[Collected data]
---*---
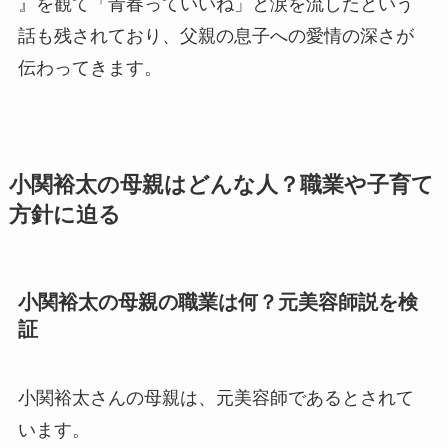
』を観て「青春っていいね」と涙を流したという
話も残されており、父親の息子への愛情の深さが
伝わってきます。
小関裕太の母親はどんな人？職業や子育て
方針に迫る
小関裕太の母親の職業は何？元美容師説を検
証
小関裕太さんの母親は、元美容師であるとされて
います。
---*---
DESCRIPTION OF THE TASK. Locate "小関裕太の母親はどんな人？職業や子育て" in the data above. Then repeat, exactly, its line and each line after it through the last, adding nothing.

ANSWER FOR THE TASK.
小関裕太の母親はどんな人？職業や子育て
方針に迫る
小関裕太の母親の職業は何？元美容師説を検
証
小関裕太さんの母親は、元美容師であるとされて
います。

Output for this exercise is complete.